SPACE.com: In the search for potentially threatening asteroids, what
are we doing right?
DM: We are efficiently finding the NEOs 1 kilometer [0.62 miles] or
larger in size, which is a range that includes anything that is a global threat;
that is, that could produce a global environmental catastrophe. We're more than
halfway there. In fact, we have reduced the risk from an unexpected asteroid
strike by about a factor of two.
We reduced this risk without actually having to move anything.

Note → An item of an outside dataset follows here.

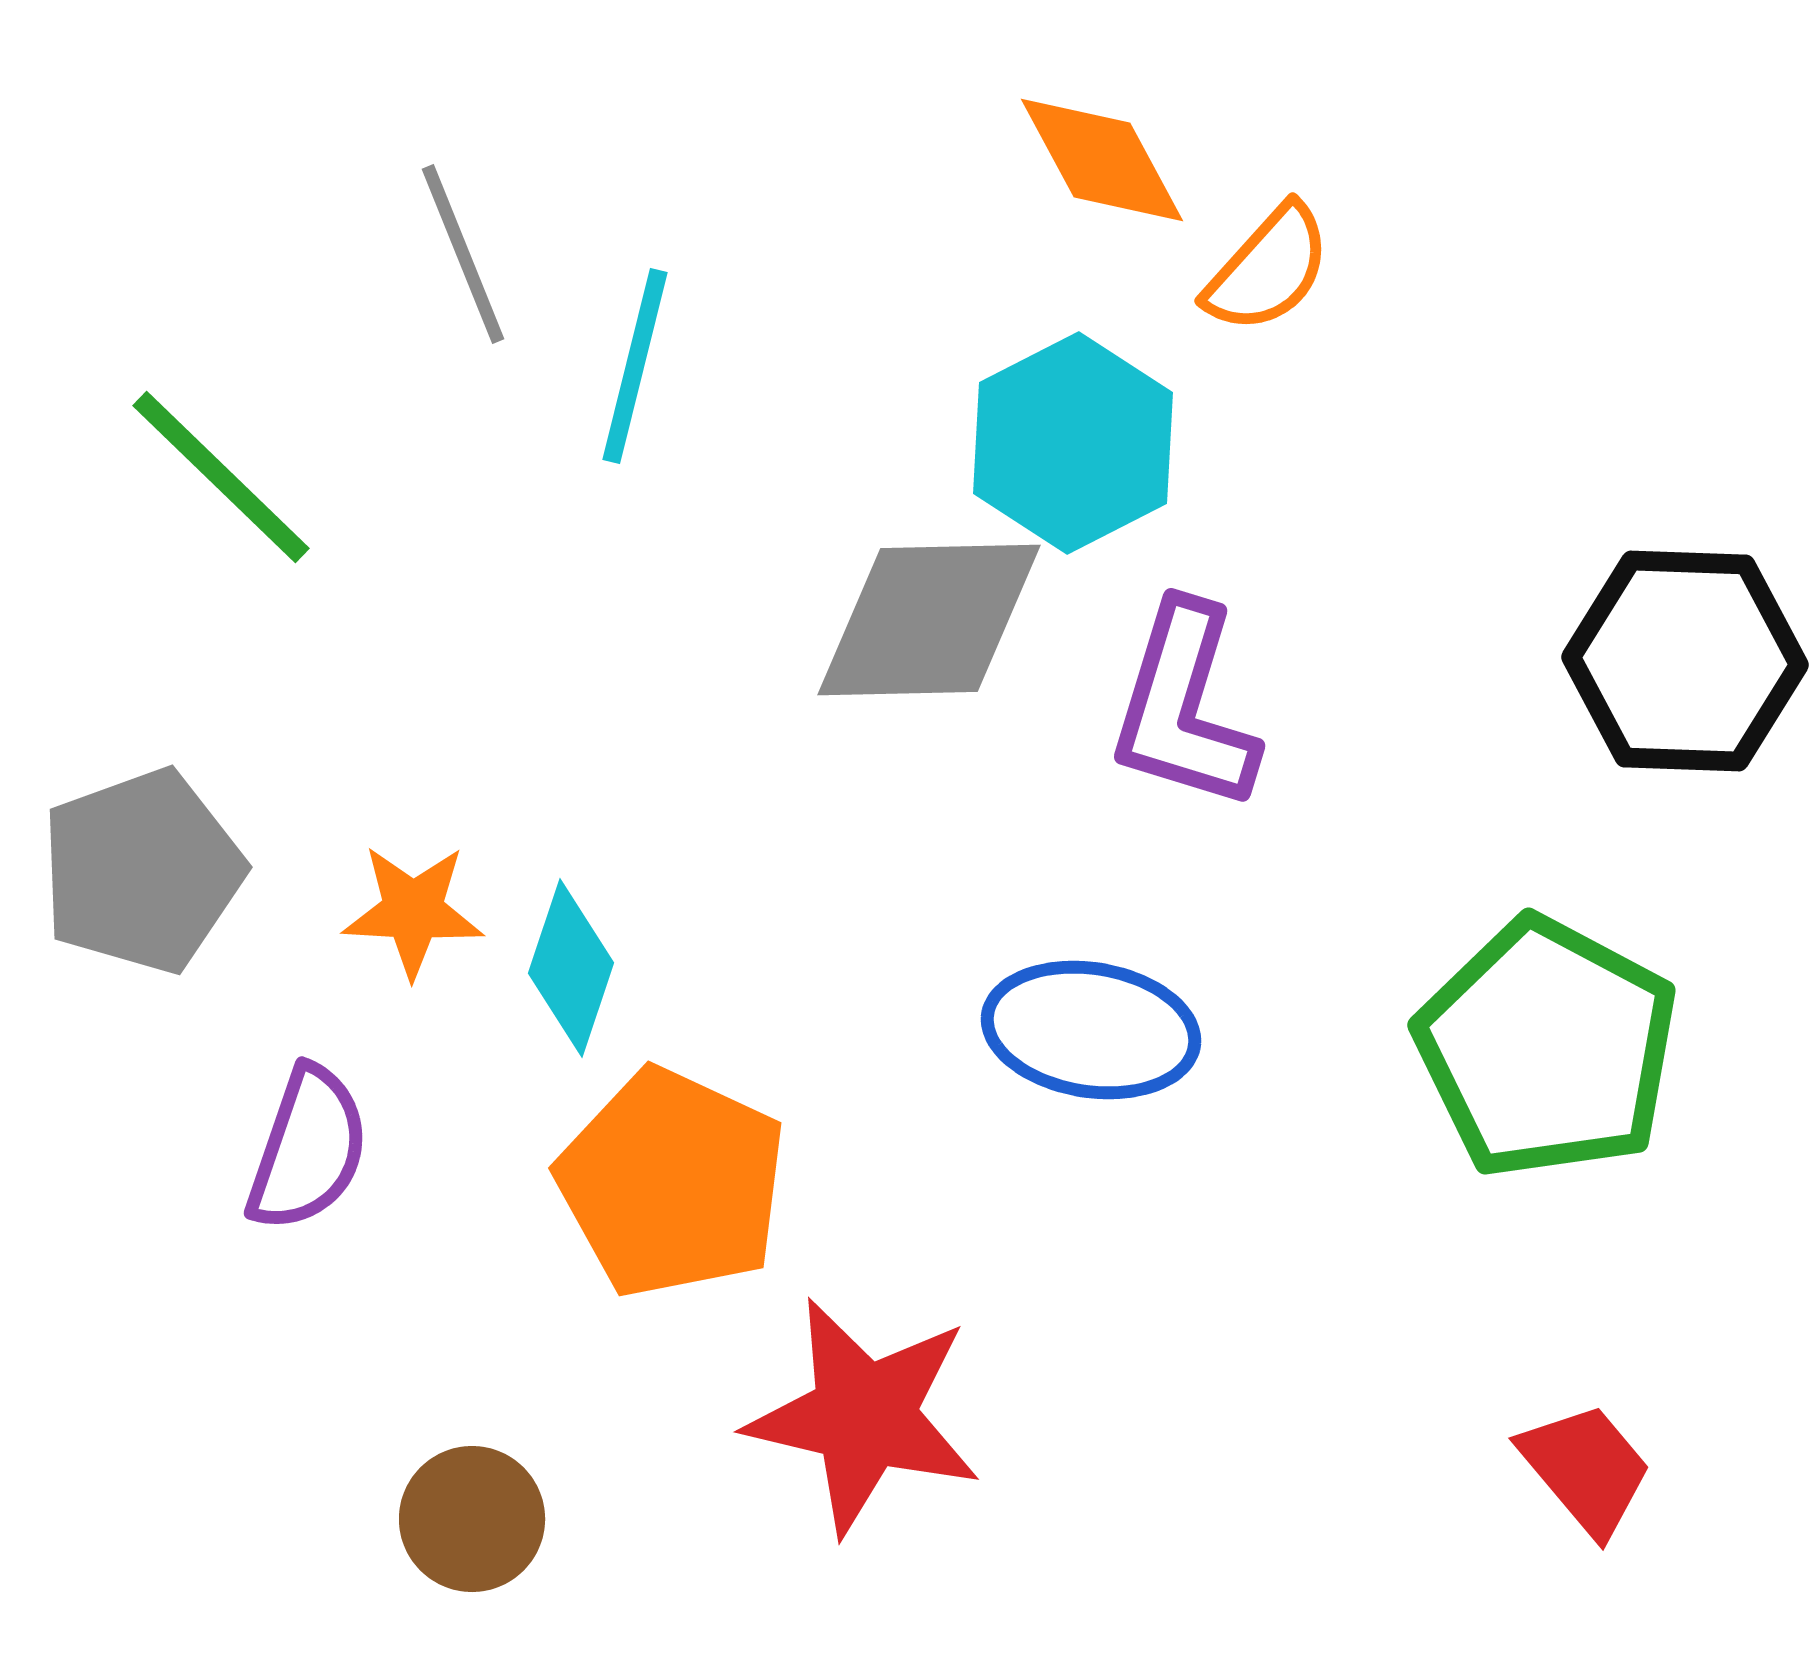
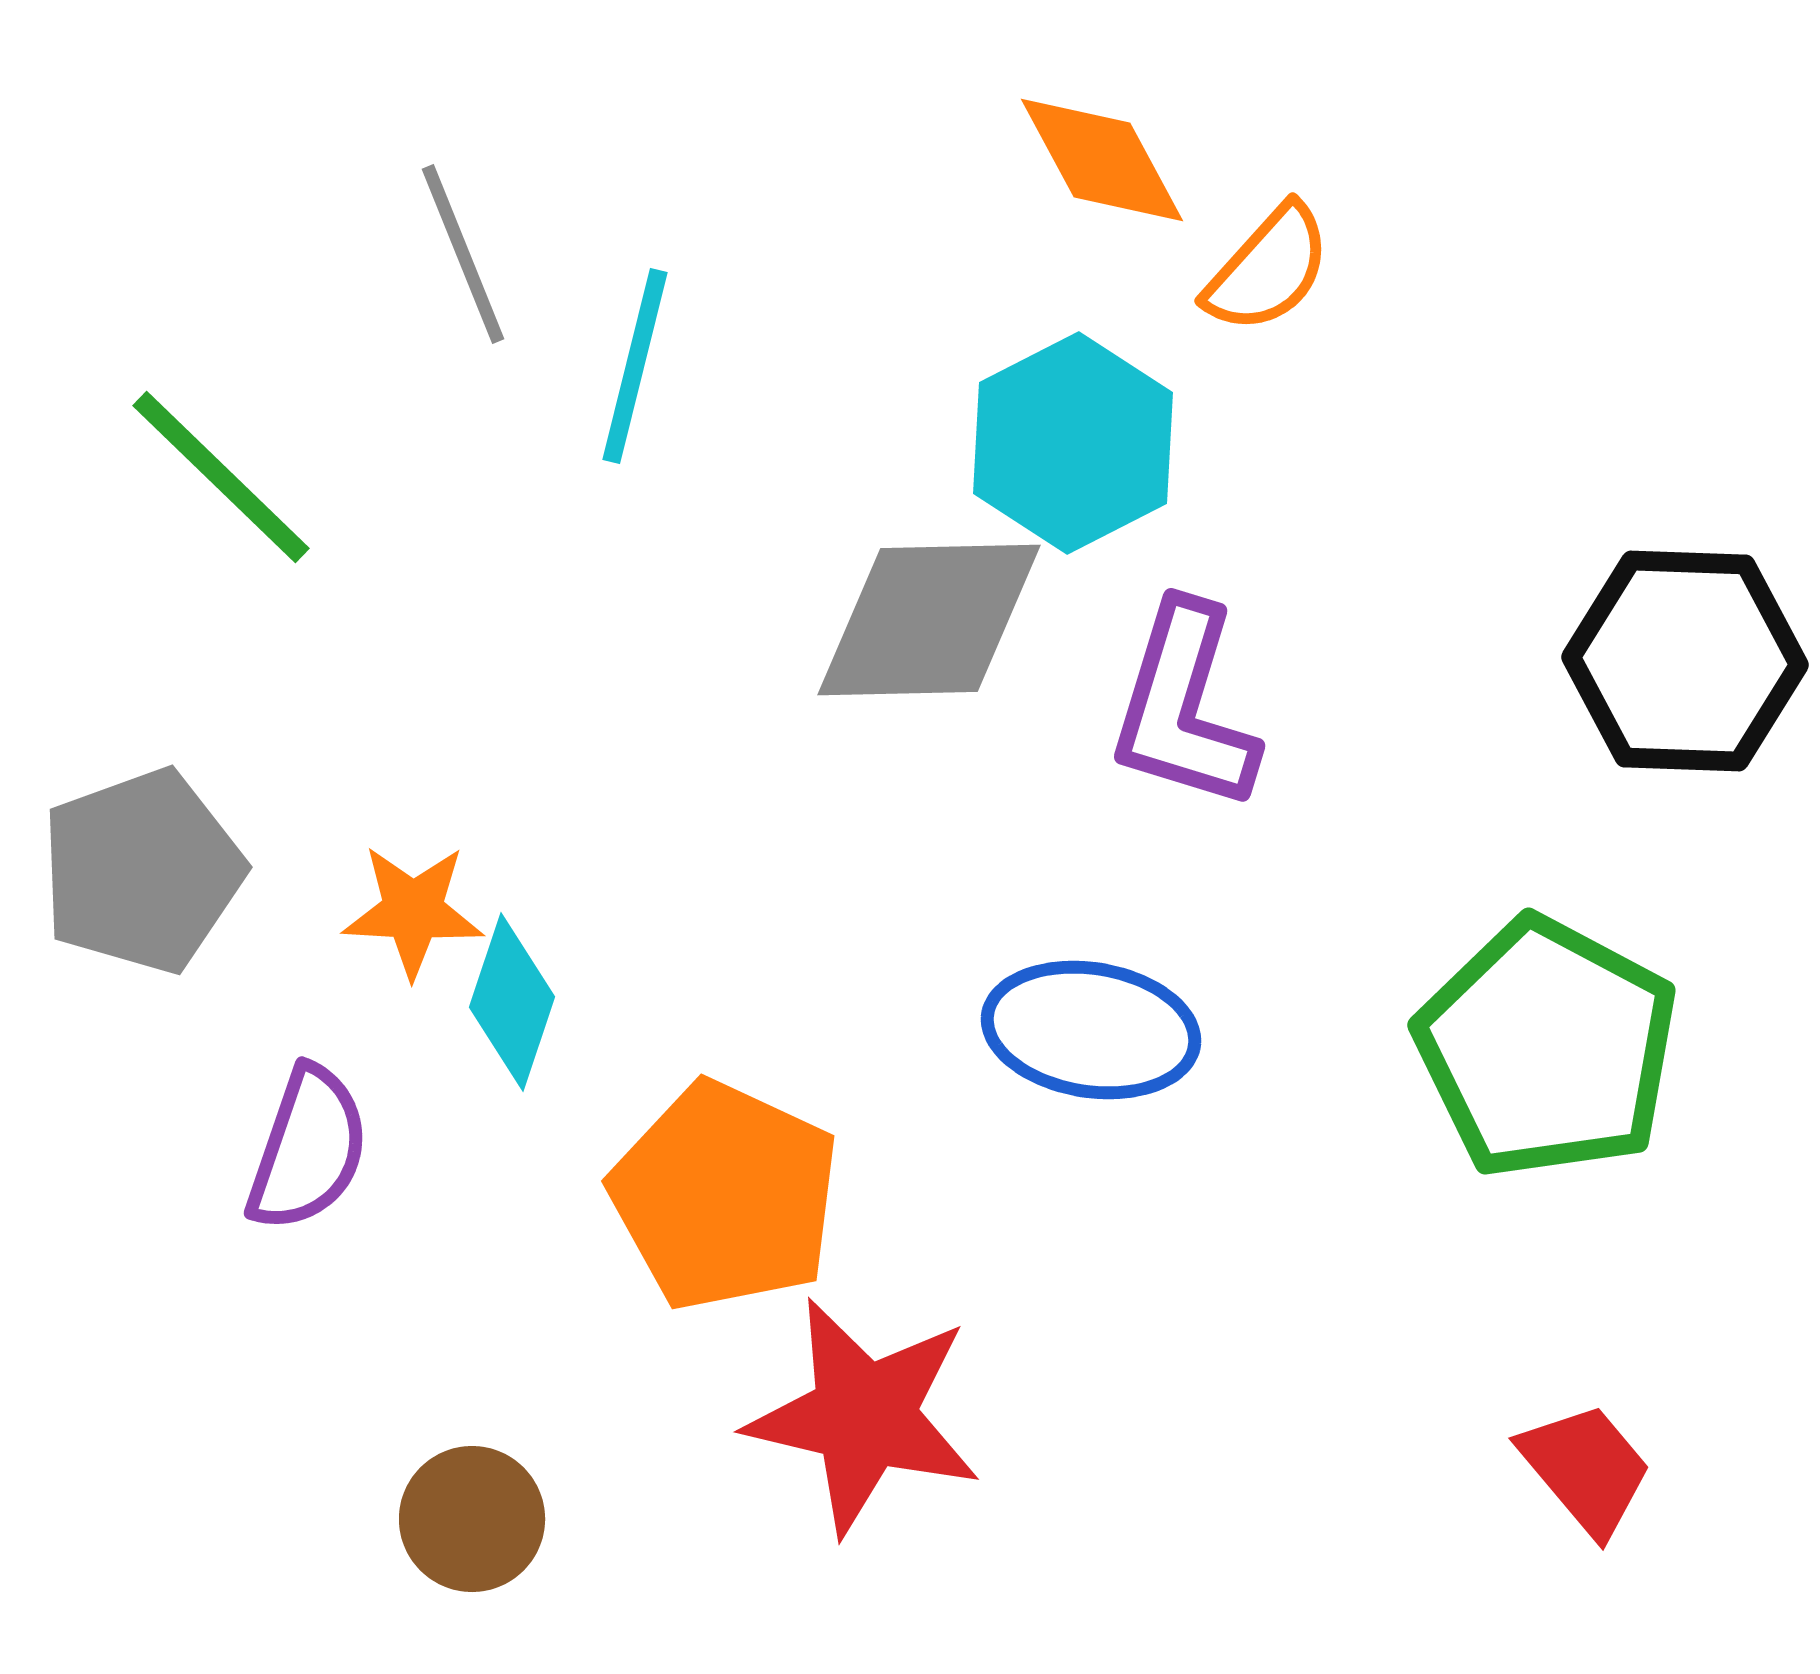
cyan diamond: moved 59 px left, 34 px down
orange pentagon: moved 53 px right, 13 px down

We do not expect any of the remaining [undiscovered] objects to be on a collision
course with Earth. It would be bad luck if they were. On the other hand, if
one is on a collision course, we want to know it. I think probably by 2008,
when we have 90 percent of the larger NEOs catalogued, we will have concluded
that none of them is a risk.
But the possibility that we're unlucky, that an impact might create a truly
global catastrophe and kill hundreds of millions of people, motivates us to
carry out the search and be concerned about this issue even though it's a low
probability risk.
We deal with such things in ordinary life. For instance, when you buy fire
insurance on your house, you actually don't expect your house to burn down.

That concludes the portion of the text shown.